Baby Bottle Tooth Decay
It is important for parents to understand the causes of baby bottle tooth decay so they can prevent it. Common triggers include milk, formula, and fruit juices, because the sugary liquids from these drinks pool around the teeth for long periods of time as your baby sleeps. This can lead to cavities, which develop in the upper and lower front teeth.
Some babies may have sore or tender gums when teeth begin to erupt. Gently rubbing the gums with a clean finger, an infant gum massager or a wet gauze pad can be soothing. A clean teething ring for your child to chew on may also help.
You can ease your child's teething discomfort by:
Rubbing your baby’s gums to apply pressure
Giving your baby a cold teething ring to chew on
Caring for your baby’s first teeth is very important, and helps set the stage for a healthy mouth.
Tips to clean your baby's mouth:
Lay your infant in your lap. The head should be close to your chest so you can look down directly into your child's mouth.
Clean the gums and the teeth — when they arrive — by rubbing a clean, damp, wash cloth along the baby's upper and lower gums. You can also use terrycloth finger cots, which fit over the finger and are made for this purpose.
Follow these steps at least twice a day — once after breakfast, and once after the last feeding of the day.

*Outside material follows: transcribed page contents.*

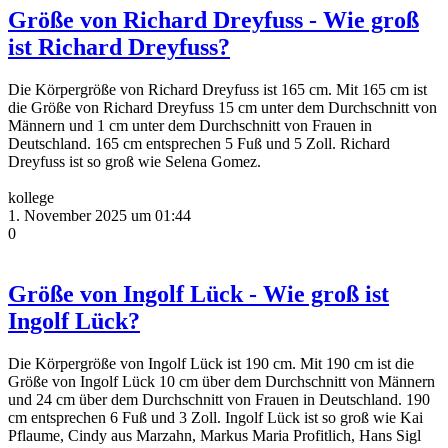
Größe von Richard Dreyfuss - Wie groß
ist Richard Dreyfuss?
Die Körpergröße von Richard Dreyfuss ist 165 cm. Mit 165 cm ist
die Größe von Richard Dreyfuss 15 cm unter dem Durchschnitt von
Männern und 1 cm unter dem Durchschnitt von Frauen in
Deutschland. 165 cm entsprechen 5 Fuß und 5 Zoll. Richard
Dreyfuss ist so groß wie Selena Gomez.
kollege
1. November 2025 um 01:44
0
Größe von Ingolf Lück - Wie groß ist
Ingolf Lück?
Die Körpergröße von Ingolf Lück ist 190 cm. Mit 190 cm ist die
Größe von Ingolf Lück 10 cm über dem Durchschnitt von Männern
und 24 cm über dem Durchschnitt von Frauen in Deutschland. 190
cm entsprechen 6 Fuß und 3 Zoll. Ingolf Lück ist so groß wie Kai
Pflaume, Cindy aus Marzahn, Markus Maria Profitlich, Hans Sigl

When the teeth begin to erupt, start brushing them at least two to three times a day with a soft-bristled toothbrush and water. Toothpaste is not recommended until a child reaches age two. At that time, supervise brushing to ensure that your child does not swallow any toothpaste.
This harmful process occurs when acid formed by bacteria on the teeth, from sugars in foods and beverages, damages the tooth enamel, which causes demineralization, and eventually can lead to a cavity. To avoid tooth decay, never let a child fall asleep with a bottle in his or her mouth or to nurse continuously as he snoozes. If your baby needs something to suck on to fall asleep, offer a bottle filled with water or a pacifier.
If your child uses a pacifier, make sure it is always used safely: Never fasten a pacifier on a string or necklace around your child's neck, or else your child could accidentally be strangled.
Choose a pacifier that:
Is one piece rather than several parts.
Has ventilating holes on the sides.
Is large enough so that your child can't swallow it.
Is made of a flexible, nontoxic material.
Has a handle that is easy to grasp.
Always check the pacifier before giving it to your child. Make sure there are no rips or tears. If there are, replace it. Never dip a pacifier in honey or any other sweet substance before giving it to your baby.